◆ **EXERCISE REQUIREMENTS**
Copy out every record below exactly as written, but leave out any pictures.

Extracted page text data:

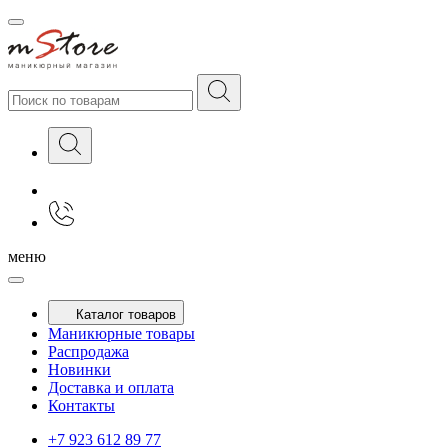
меню
Каталог товаров
Маникюрные товары
Распродажа
Новинки
Доставка и оплата
Контакты
+7 923 612 89 77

◆ **ANSWER FOR THIS EXERCISE**
меню
Каталог товаров
Маникюрные товары
Распродажа
Новинки
Доставка и оплата
Контакты
+7 923 612 89 77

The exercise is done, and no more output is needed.